I had some discussions with serval people about writing good code during machine learning experimentation.

Whenever it comes to the part of writing formal code, opinions diverge. So, should we write good code that is easy to read with typing and tests, even in experiments?

The spirit of experimentation is fast and reliable. So naturally, the question comes down to what kind of coding style allows us to develop and run experiments, fast.

My experience with running experiments is that we will never run the code just once. Instead, we always come back to it and run it with different configurations or parameters. In this circumstance, how good shall my code be?

For typing and tests, I type most of my args but only write tests needed to develop and debug a function or class.
- Typing is important because people spend time figuring out what to put in there as an argument for a function. With typing, it is much faster.
- Here is an example for tests: If I need to know the shape of the tensor deep in a method of a class, I would spend some seconds writing a simple test that allows me to put breakpoints in the method to investigate inside.
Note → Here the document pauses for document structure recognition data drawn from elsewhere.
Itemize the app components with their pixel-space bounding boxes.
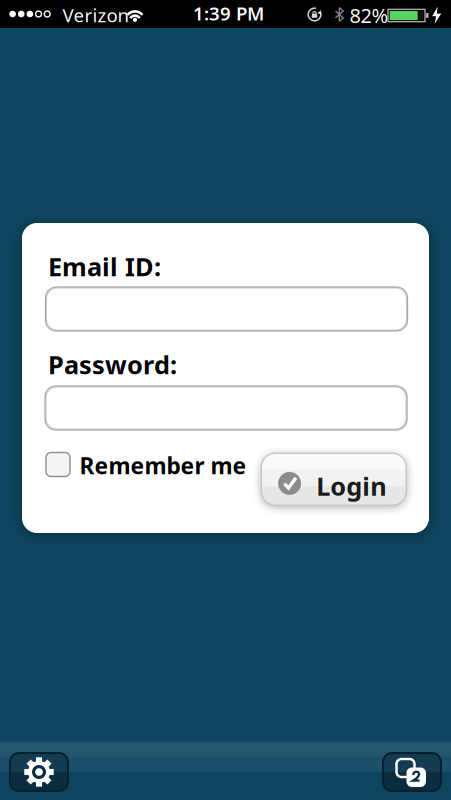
button[interactable]: Remember me <box>46 452 232 476</box>
staticText: Login <box>316 469 386 503</box>
staticText: Remember me <box>80 450 246 480</box>
button[interactable]: Login <box>261 453 406 505</box>
button[interactable]: Password <box>45 386 407 430</box>
staticText: Email ID: <box>48 250 161 283</box>
button[interactable]: Pages <box>383 753 441 791</box>
button[interactable]: Email ID <box>46 287 408 331</box>
staticText: Verizon <box>62 2 130 27</box>
staticText: 82% <box>350 2 388 28</box>
button[interactable]: Settings <box>10 753 68 791</box>
staticText: Password: <box>48 348 177 381</box>
staticText: 1:39 PM <box>193 1 264 26</box>
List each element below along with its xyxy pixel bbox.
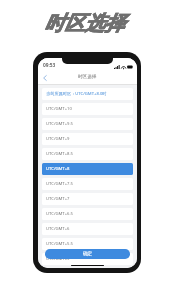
staticText: UTC/GMT+7 (46, 196, 70, 202)
staticText: UTC/GMT+5.5 (46, 241, 73, 247)
staticText: UTC/GMT+5 (46, 256, 70, 262)
staticText: UTC/GMT+7.5 (46, 181, 73, 187)
staticText: 时区选择 (44, 11, 125, 36)
staticText: UTC/GMT+9 (46, 136, 70, 142)
staticText: UTC/GMT+6.5 (46, 211, 73, 217)
button[interactable]: UTC/GMT+9 (42, 133, 133, 145)
button[interactable]: 确定 (45, 249, 130, 259)
button[interactable]: UTC/GMT+8 (42, 163, 133, 175)
button[interactable]: 当前所属时区：UTC/GMT+8.0时 (42, 88, 133, 100)
staticText: 时区选择 (44, 11, 125, 36)
staticText: UTC/GMT+8 (46, 166, 70, 172)
staticText: UTC/GMT+10 (46, 106, 72, 112)
staticText: 当前所属时区：UTC/GMT+8.0时 (46, 91, 107, 97)
button[interactable]: UTC/GMT+8.5 (42, 148, 133, 160)
button[interactable]: 返回 (38, 71, 51, 84)
button[interactable]: UTC/GMT+7 (42, 193, 133, 205)
staticText: 时区选择 (78, 74, 97, 80)
button[interactable]: UTC/GMT+5 (42, 253, 133, 265)
button[interactable]: UTC/GMT+5.5 (42, 238, 133, 250)
staticText: UTC/GMT+6 (46, 226, 70, 232)
staticText: UTC/GMT+9.5 (46, 121, 73, 127)
button[interactable]: UTC/GMT+9.5 (42, 118, 133, 130)
button[interactable]: UTC/GMT+7.5 (42, 178, 133, 190)
button[interactable]: UTC/GMT+10 (42, 103, 133, 115)
button[interactable]: UTC/GMT+6.5 (42, 208, 133, 220)
staticText: 09:53 (43, 62, 56, 69)
staticText: UTC/GMT+8.5 (46, 151, 73, 157)
staticText: 确定 (83, 251, 93, 257)
button[interactable]: UTC/GMT+6 (42, 223, 133, 235)
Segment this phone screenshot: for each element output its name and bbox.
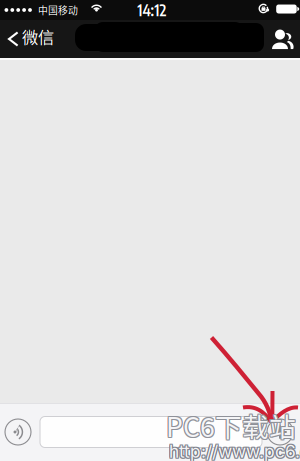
staticText: PC6下载站 [165,406,295,445]
staticText: PC6下载站 [167,407,297,446]
staticText: http://www.pc6.com [168,442,300,461]
staticText: PC6下载站 [166,405,296,444]
staticText: PC6下载站 [166,407,296,446]
staticText: 中国移动 [38,3,78,17]
staticText: http://www.pc6.com [169,441,300,461]
staticText: PC6下载站 [167,406,297,445]
button[interactable]: More [262,410,298,454]
button[interactable]: Chat info [263,20,300,58]
staticText: 微信 [22,25,54,48]
staticText: PC6下载站 [165,407,295,446]
button[interactable]: Voice message [0,410,40,454]
staticText: http://www.pc6.com [168,440,300,461]
staticText: PC6下载站 [166,406,296,445]
staticText: http://www.pc6.com [170,441,300,461]
staticText: PC6下载站 [165,405,295,444]
staticText: http://www.pc6.com [170,442,300,461]
staticText: http://www.pc6.com [169,440,300,461]
staticText: http://www.pc6.com [169,442,300,461]
staticText: http://www.pc6.com [168,441,300,461]
staticText: http://www.pc6.com [170,440,300,461]
button[interactable]: 微信 [0,20,62,58]
staticText: 14:12 [138,0,166,20]
staticText: PC6下载站 [167,405,297,444]
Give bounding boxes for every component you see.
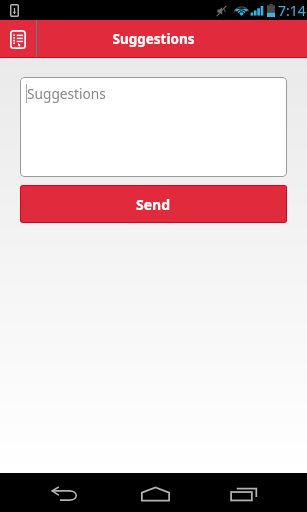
staticText: 7:14 [278,1,306,20]
other: Download [10,4,19,17]
button[interactable]: Open navigation [0,20,36,58]
staticText: Send [136,195,171,214]
button[interactable]: Home [115,473,195,512]
button[interactable]: Back [25,473,105,512]
staticText: Suggestions [27,84,106,103]
button[interactable]: Recent apps [204,473,284,512]
button[interactable]: Suggestions [20,77,287,177]
button[interactable]: Send [20,185,287,223]
staticText: Suggestions [37,30,270,48]
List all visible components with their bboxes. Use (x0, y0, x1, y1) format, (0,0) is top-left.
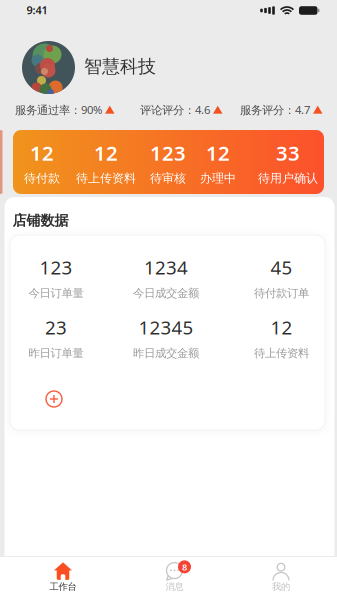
staticText: 智慧科技 (84, 55, 156, 78)
staticText: 待付款订单 (254, 286, 309, 300)
button[interactable]: 12 (200, 139, 236, 186)
staticText: 服务通过率：90% (15, 102, 102, 117)
staticText: 办理中 (200, 171, 236, 186)
staticText: 33 (276, 139, 300, 167)
staticText: 待付款 (24, 171, 60, 186)
staticText: 12 (270, 315, 292, 340)
staticText: 9:41 (26, 2, 48, 18)
staticText: 评论评分：4.6 (140, 102, 210, 117)
staticText: 12 (30, 139, 54, 167)
staticText: 我的 (272, 581, 290, 592)
staticText: 工作台 (50, 581, 76, 592)
staticText: 45 (270, 255, 292, 280)
button[interactable]: 添加 (46, 391, 62, 407)
button[interactable]: 8 (124, 556, 224, 598)
staticText: 23 (45, 315, 67, 340)
button[interactable]: 我的 (231, 556, 331, 598)
staticText: 待上传资料 (76, 171, 136, 186)
button[interactable]: 智慧科技 (22, 41, 156, 94)
staticText: 123 (40, 255, 72, 280)
staticText: 店铺数据 (12, 212, 68, 229)
staticText: 123 (150, 139, 186, 167)
staticText: 12 (94, 139, 118, 167)
button[interactable]: 12 (24, 139, 60, 186)
staticText: 12345 (138, 315, 194, 340)
staticText: 8 (182, 560, 187, 573)
staticText: 今日订单量 (28, 286, 84, 300)
staticText: 昨日成交金额 (133, 346, 199, 360)
button[interactable]: 工作台 (13, 556, 113, 598)
staticText: 1234 (144, 255, 188, 280)
staticText: 今日成交金额 (133, 286, 199, 300)
staticText: 待用户确认 (258, 171, 318, 186)
staticText: 12 (206, 139, 230, 167)
button[interactable]: 12 (76, 139, 136, 186)
button[interactable]: 33 (258, 139, 318, 186)
staticText: 待上传资料 (254, 346, 309, 360)
button[interactable]: 123 (150, 139, 186, 186)
staticText: 服务评分：4.7 (240, 102, 310, 117)
staticText: 待审核 (150, 171, 186, 186)
staticText: 消息 (166, 581, 184, 592)
staticText: 昨日订单量 (28, 346, 84, 360)
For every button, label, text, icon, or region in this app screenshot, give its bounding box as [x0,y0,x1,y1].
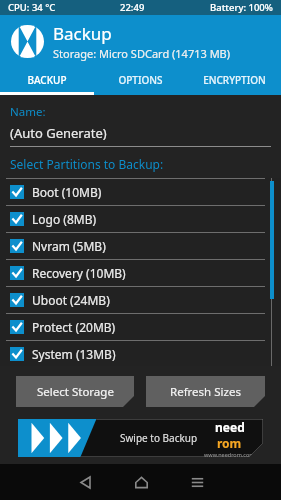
button[interactable]: OPTIONS [93,68,187,92]
button[interactable]: Menu [169,464,225,500]
staticText: Battery: 100% [210,1,273,14]
staticText: www.needrom.com [204,451,255,457]
staticText: Select Partitions to Backup: [10,156,164,172]
staticText: BACKUP [27,73,67,87]
staticText: Select Storage [37,384,114,400]
staticText: Recovery (10MB) [32,265,126,281]
button[interactable]: Logo (8MB) [0,206,281,232]
button[interactable]: Select Storage [16,376,134,407]
button[interactable]: Nvram (5MB) [0,233,281,259]
staticText: OPTIONS [118,73,163,87]
staticText: Boot (10MB) [32,184,102,200]
button[interactable]: Refresh Sizes [146,376,265,407]
staticText: Uboot (24MB) [32,292,110,308]
staticText: Name: [10,104,46,120]
staticText: Swipe to Backup [120,431,198,445]
staticText: 22:49 [120,1,145,14]
button[interactable]: Boot (10MB) [0,179,281,205]
button[interactable]: Swipe to Backup [18,419,263,457]
staticText: Protect (20MB) [32,319,116,335]
staticText: CPU: 34 °C [8,1,56,14]
staticText: Nvram (5MB) [32,238,106,254]
button[interactable]: System (13MB) [0,341,281,366]
staticText: System (13MB) [32,346,116,362]
button[interactable]: Uboot (24MB) [0,287,281,313]
staticText: Logo (8MB) [32,211,97,227]
button[interactable]: Recovery (10MB) [0,260,281,286]
staticText: (Auto Generate) [10,124,107,142]
staticText: rom [217,435,242,451]
button[interactable]: ENCRYPTION [187,68,281,92]
button[interactable]: BACKUP [0,68,93,92]
button[interactable]: Home [113,464,169,500]
staticText: Storage: Micro SDCard (14713 MB) [53,46,231,61]
other: App icon [11,25,44,58]
button[interactable]: Protect (20MB) [0,314,281,340]
staticText: Backup [53,22,112,45]
staticText: need [215,419,245,435]
staticText: Refresh Sizes [170,384,241,400]
staticText: ENCRYPTION [203,73,266,87]
button[interactable]: Back [57,464,113,500]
But, the above is a bit trivial. How about the design of the functions and classes? I suggest taking your time writing those that are repeated in every experiment. We will hit some ceiling in development speed real quick, if we always use the first and most naive design for these. In practice, I would say, design it twice and write it once.
One such example is data preprocessing. When dealing with the same data and problems, data transformations are usually quite similar in each experiment but a bit different in details. Finding the patterns and writing some slightly generic functions would be helpful. There is always the risk of over-engineering. I prefer to improve things little by little. I might generalize a function a little bit in one experiment. And also, don't hesitate to throw away your code to rewrite. Rewriting will take little time, and it usually brings in improvements.

That's my five cents on code quality for developing and running machine learning experiments.